For Gadamer’s argument, however, a further distinction is more significant, that between ethical and technical knowledge, which also bears on the distinction between acting and making. To understand it one must refer back to Aristotle’s famous distinction between érgon and enérgeia, or between the work itself and the activity of working.21 All human activity can be divided here: either it is a making that has its goal in some external work (érgon), or it is an action that carries its goal within itself. The examples Aristotle uses are of building and seeing: whereas the activity of building is completed in the built house, the goal of seeing coincides with the activity itself. When I fashion a vase, my work ends in the product. My ethical action has, by contrast, its goal in itself. More than doing it is Being, indeed it is one’s very manner of Being in the world. You are how you comport yourself. This perspective brings the distinction between ethical and practical knowledge more clearly into view. According to practical knowledge, the produced object is separate from me. Yet in ethical action, I cannot deal with myself as if I were an object. What is clearly missing here is the detachment that makes it possible to look at myself in the way one looks at an object, for one is always already involved in the situation in which one must act. Practical ethical knowledge is a “self-knowing” that takes the form of neither objectification nor detachment from oneself, but is given rather in the form of “vigilance” (GW5 238).
If hermeneutic ethics, which is so close to life and hence fundamentally antinormative, questions every a priori norm, it does not follow that, as a countermove, the situation or even the éthos becomes normative, in other words the totality of “those convictions, values, habits we all hold in common” (GW2 319–329, 325).22 Otherwise the role of the phrónesis of every individual would be undervalued. The dialogical relation between language and speaker can clarify this ethical model (EPH 165–180, 178/GW2 155–173, 170). On the basis of the ethical order of the pólis, everyone acts in accordance with his phrónesis by virtue of articulating the éthos in light of the individual situation. One can, by recognizing what is “doable,” what is both appropriate and right, take aim at the center, actually find the mean and realize the good, the prákton agathón. Thus “the good is in the first place nothing more than the logos shared by the community” (IG 147/GW7 208).

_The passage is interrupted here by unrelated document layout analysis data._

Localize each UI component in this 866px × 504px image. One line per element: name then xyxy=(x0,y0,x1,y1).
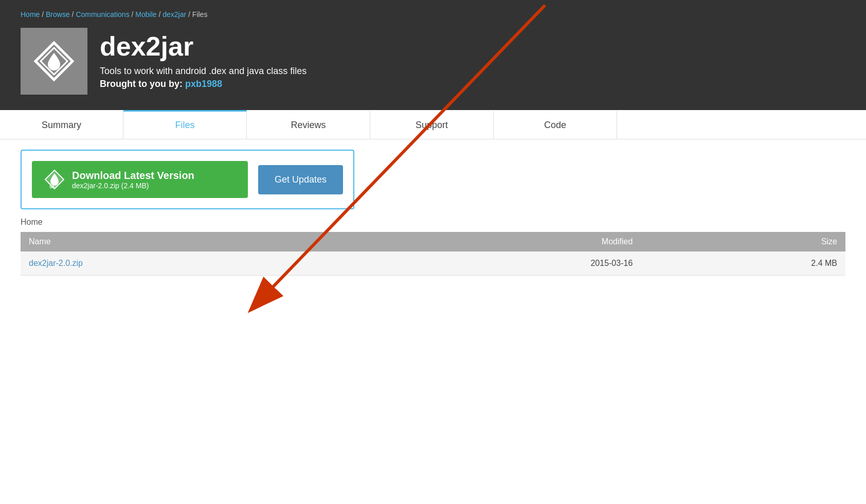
file-name-link[interactable]: dex2jar-2.0.zip xyxy=(29,259,83,267)
tab-support[interactable]: Support xyxy=(370,110,494,139)
download-button-file: dex2jar-2.0.zip (2.4 MB) xyxy=(72,182,149,190)
tab-code[interactable]: Code xyxy=(494,110,617,139)
breadcrumb-dex2jar[interactable]: dex2jar xyxy=(163,10,186,19)
svg-text:SF: SF xyxy=(49,184,56,189)
tab-reviews[interactable]: Reviews xyxy=(247,110,370,139)
project-author-line: Brought to you by: pxb1988 xyxy=(100,79,306,89)
file-size-cell: 2.4 MB xyxy=(641,251,845,276)
project-name: dex2jar xyxy=(100,31,306,62)
content-home-label: Home xyxy=(21,218,845,227)
breadcrumb: Home / Browse / Communications / Mobile … xyxy=(21,10,845,19)
file-modified-cell: 2015-03-16 xyxy=(359,251,641,276)
breadcrumb-browse[interactable]: Browse xyxy=(46,10,70,19)
breadcrumb-current: Files xyxy=(192,10,208,19)
file-table: Name Modified Size dex2jar-2.0.zip 2015-… xyxy=(21,232,845,276)
col-header-name: Name xyxy=(21,232,359,251)
breadcrumb-mobile[interactable]: Mobile xyxy=(135,10,156,19)
download-latest-button[interactable]: SF Download Latest Version dex2jar-2.0.z… xyxy=(32,161,248,198)
main-content: SF Download Latest Version dex2jar-2.0.z… xyxy=(0,139,866,286)
tab-files[interactable]: Files xyxy=(123,110,247,139)
project-text: dex2jar Tools to work with android .dex … xyxy=(100,31,306,92)
get-updates-button[interactable]: Get Updates xyxy=(258,165,343,194)
col-header-size: Size xyxy=(641,232,845,251)
download-section: SF Download Latest Version dex2jar-2.0.z… xyxy=(21,150,354,209)
table-header-row: Name Modified Size xyxy=(21,232,845,251)
table-row: dex2jar-2.0.zip 2015-03-16 2.4 MB xyxy=(21,251,845,276)
file-name-cell: dex2jar-2.0.zip xyxy=(21,251,359,276)
project-description: Tools to work with android .dex and java… xyxy=(100,66,306,77)
breadcrumb-home[interactable]: Home xyxy=(21,10,40,19)
project-logo xyxy=(21,28,87,95)
download-button-title: Download Latest Version xyxy=(72,170,194,182)
breadcrumb-communications[interactable]: Communications xyxy=(76,10,129,19)
tabs-bar: Summary Files Reviews Support Code xyxy=(0,110,866,139)
header: Home / Browse / Communications / Mobile … xyxy=(0,0,866,110)
project-author-link[interactable]: pxb1988 xyxy=(185,79,222,89)
project-info: dex2jar Tools to work with android .dex … xyxy=(21,28,845,95)
col-header-modified: Modified xyxy=(359,232,641,251)
tab-summary[interactable]: Summary xyxy=(0,110,123,139)
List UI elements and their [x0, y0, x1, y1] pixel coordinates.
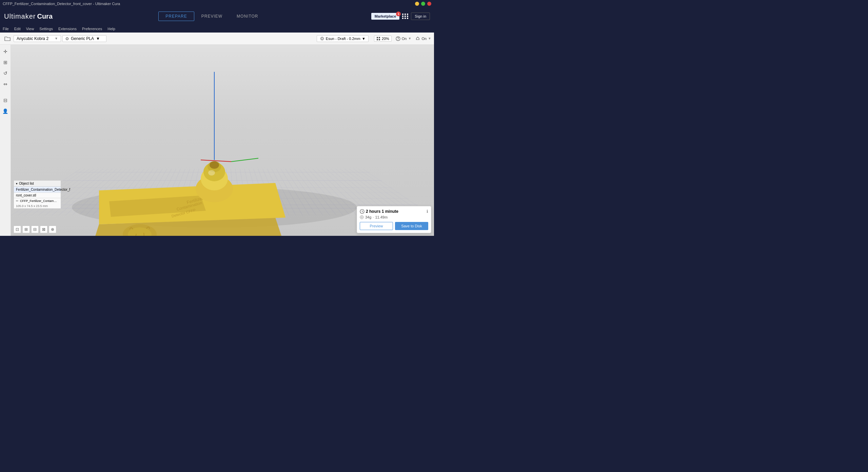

Our action, the prohaíresis or “choice of the better,” that self-projection into the future of possibility that defines our Being, always occurs “within the horizon of the polis” (HRE 29, 31/GW4 185, 188). Or to put it another way: ethical action is also always political action. This explains Gadamer’s attention to those “modifications” in Aristotle’s discussion of phrónesis in the Nicomachean Ethics (TM 319/GW1 328).23 What becomes more important is the reference to responsibility, not only to oneself, but also to the other, a responsibility included in phrónesis when Aristotle speaks of sýnesis. Phrónesis leads to a decision involving consultation with the self that is always consultation with others. Just as my consultation is never abstract and isolated, phrónesis is not individual wisdom, for it is inseparable from sýnesis, or sympathetic understanding, which makes it possible for me to grasp the action of the other. The ability to have insight and patience, to discriminate correctly, to enter into the situation of the other and thus to judge correctly (the Aristotelian concepts are gnóme, syngnóme, and epeikeîa), is possible only on the basis of that “belonging” which always already binds me to the other in the community. On the one hand this “belonging” prevents me from adopting an external, disinterested standpoint, but on the other hand it allows me to give and accept advice—all this in the name of friendship.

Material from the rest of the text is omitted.